**Exercise directions**
Under this line are records; the part from the line containing "redaccion@argentinaforestal.com" through the line containing "États, les g" should be repeated exactly. Please exclude pictures.

**Data excerpts**
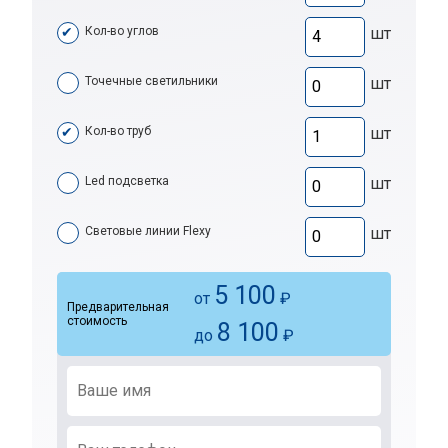
Кол-во углов
шт
Точечные светильники
шт
Кол-во труб
шт
Led подсветка
шт
Световые линии Flexy
шт
5 100
от
₽
Предварительная
стоимость
8 100
до
₽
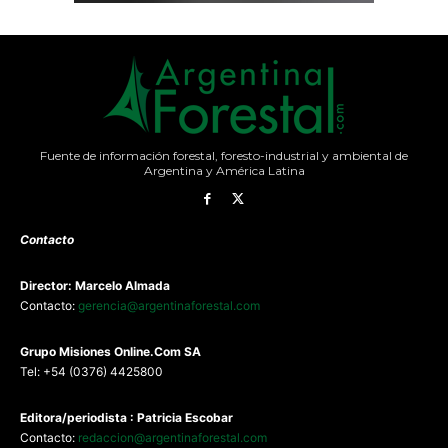
Fuente de información forestal, foresto-industrial y ambiental de
Argentina y América Latina
Contacto
Director: Marcelo Almada
Contacto:
gerencia@argentinaforestal.com
G
rupo Misiones
Online.Com
SA
Tel: +54 (0376) 4425800
Editora/periodista : Patricia Escobar
Contacto:
redaccion@argentinaforestal.com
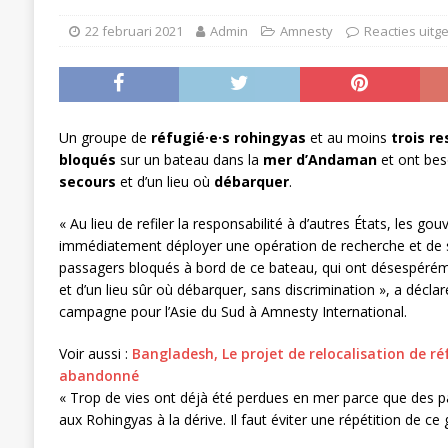
22 februari 2021
Admin
Amnesty
Reacties uitg
Un groupe de
réfugié·e·s rohingyas
et au moins
trois r
bloqués
sur un bateau dans la
mer d’Andaman
et ont bes
secours
et d’un lieu où
débarquer
.
« Au lieu de refiler la responsabilité à d’autres États, les g
immédiatement déployer une opération de recherche et de se
passagers bloqués à bord de ce bateau, qui ont désespéréme
et d’un lieu sûr où débarquer, sans discrimination », a déc
campagne pour l’Asie du Sud à Amnesty International.
Voir aussi :
Bangladesh, Le projet de relocalisation de ré
abandonné
« Trop de vies ont déjà été perdues en mer parce que des pa
aux Rohingyas à la dérive. Il faut éviter une répétition de c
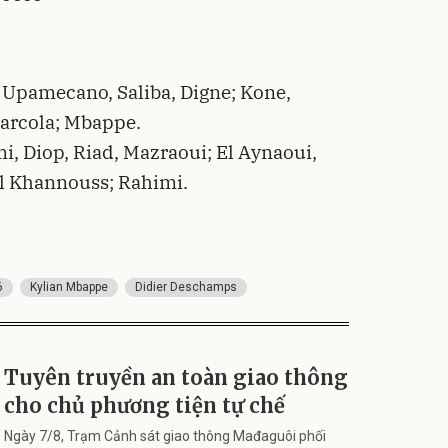
Upamecano, Saliba, Digne; Kone,
Barcola; Mbappe.
, Diop, Riad, Mazraoui; El Aynaoui,
El Khannouss; Rahimi.
6
Kylian Mbappe
Didier Deschamps
Tuyên truyền an toàn giao thông
cho chủ phương tiện tự chế
Ngày 7/8, Trạm Cảnh sát giao thông Mađaguôi phối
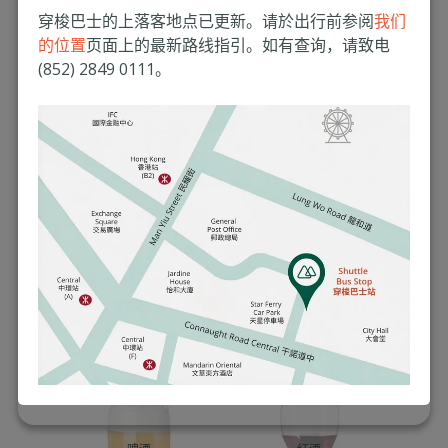
每天少于1单位
穿梭巴士的上落客地点已更新。请於出行前参阅
我们
(见下图，1单位
的位置
页面上的最新路线指引。如有查询，请致电
的分量)
(852) 2849 0111。
减少添加糖的摄
取量选择未加工
减少摄取精制碳
的全谷物，如大
水化合
麦、燕麦、糙
米、藜麦等，而
非精制谷物产品
成人应每星期作
增加运动量
至少150分钟中等
增加高密度脂蛋
强度的带氧运动
白
减少进食甜品或
减少添加糖
含糖饮品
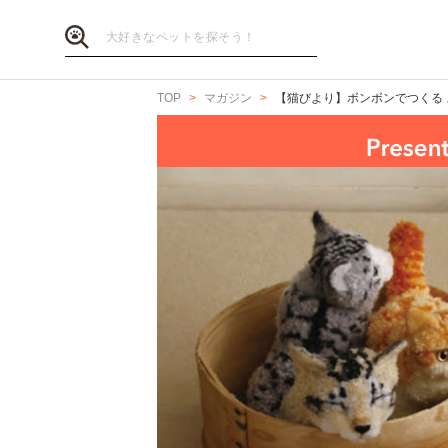
TOP
マガジン
【猫びより】ボンボンでつくる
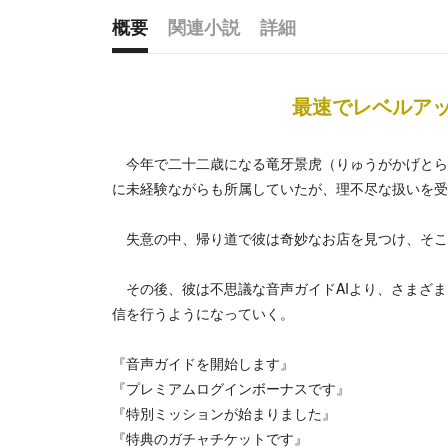
概要
関連小説
詳細
概要
最速でレベルア
今年で二十二歳になる竜牙景虎（りゅうがかげとら
に未経験ながらも所属していたが、理不尽な扱いを受
失意の中、帰り道で彼は奇妙なお店を見つけ、そこ
その後、彼は不思議な音声ガイドAIより、さまざま
信を行うようになっていく。
『音声ガイドを開始します』
『プレミアムログインボーナスです』
『特別ミッションが始まりました』
『特典のガチャチケットです』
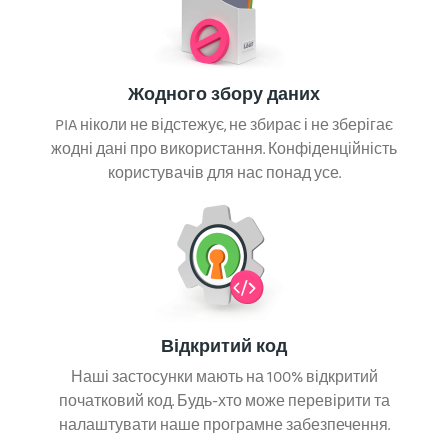
Жодного збору даних
PIA ніколи не відстежує, не збирає і не зберігає
жодні дані про використання. Конфіденційність
користувачів для нас понад усе.
Відкритий код
Наші застосунки мають на 100% відкритий
початковий код. Будь-хто може перевірити та
налаштувати наше програмне забезпечення.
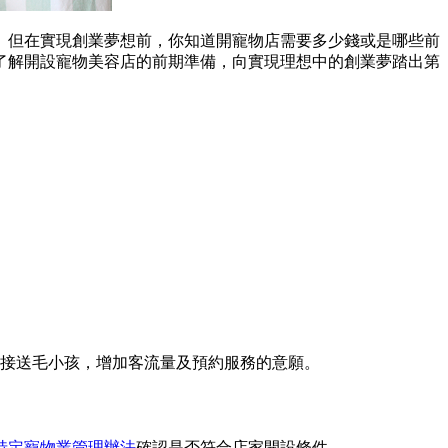
。但在實現創業夢想前，你知道開寵物店需要多少錢或是哪些前
了解開設寵物美容店的前期準備，向實現理想中的創業夢踏出第
接送毛小孩，增加客流量及預約服務的意願。
特定寵物業管理辦法
確認是否符合店家開設條件。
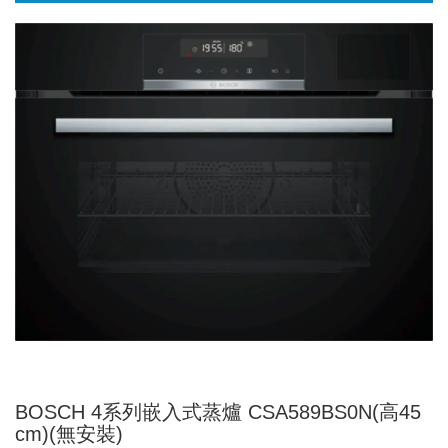
BOSCH 4系列嵌入式蒸爐 CSA589BS0N(高45
cm)(無安裝)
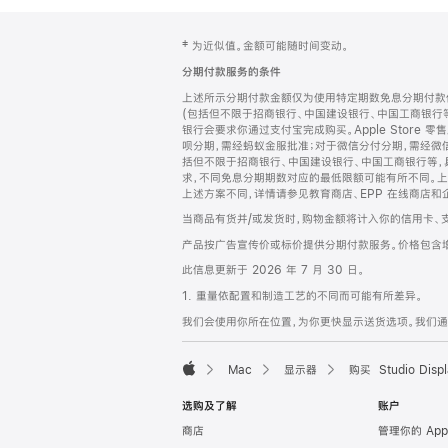
网
脚
‡ 为近似值。金额可能随时间变动。
注
页
分期付款服务的条件
页
上述所示分期付款金额仅为使用特定期数免息分期付款估
脚
(包括但不限于招商银行、中国建设银行、中国工商银行
银行会要求你通过支付宝完成购买。Apple Store 零
呗分期，需经蚂蚁金服批准；对于微信分付分期，需经微信
括但不限于招商银行、中国建设银行、中国工商银行等，
求，不同免息分期期数对应的最低限额可能有所不同。上述分
上述方案不同，详情请参见教育商店、EPP 在线商店和
当商品有货并/或发货时，购物金额将计入你的信用卡、
产品按广告宣传价或标价提供分期付款服务。价格包含
此信息更新于 2026 年 7 月 30 日。
1. 重量依配置和制造工艺的不同而可能有所差异。
我们会使用你所在位置，为你更快显示送货选项。我们通过你
Mac
显示器
购买 Studio Displ
Apple
选购及了解
账户
商店
管理你的 App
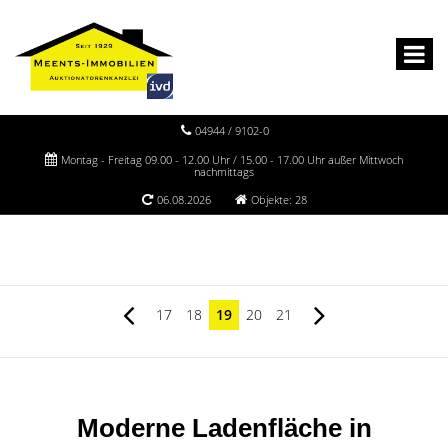
04944 / 9102-0
Montag - Freitag 09.00 - 12.00 Uhr / 15.00 - 17.00 Uhr außer Mittwoch
nachmittags
06.08.2026
Objekte: 28
17
18
19
20
21
Moderne Ladenfläche in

**Output below**
redaccion@argentinaforestal.com
22 februari 2021
Admin
Amnesty
Reacties uitg
Un groupe de
réfugié·e·s rohingyas
et au moins
trois r
bloqués
sur un bateau dans la
mer d’Andaman
et ont bes
secours
et d’un lieu où
débarquer
.
« Au lieu de refiler la responsabilité à d’autres États, les g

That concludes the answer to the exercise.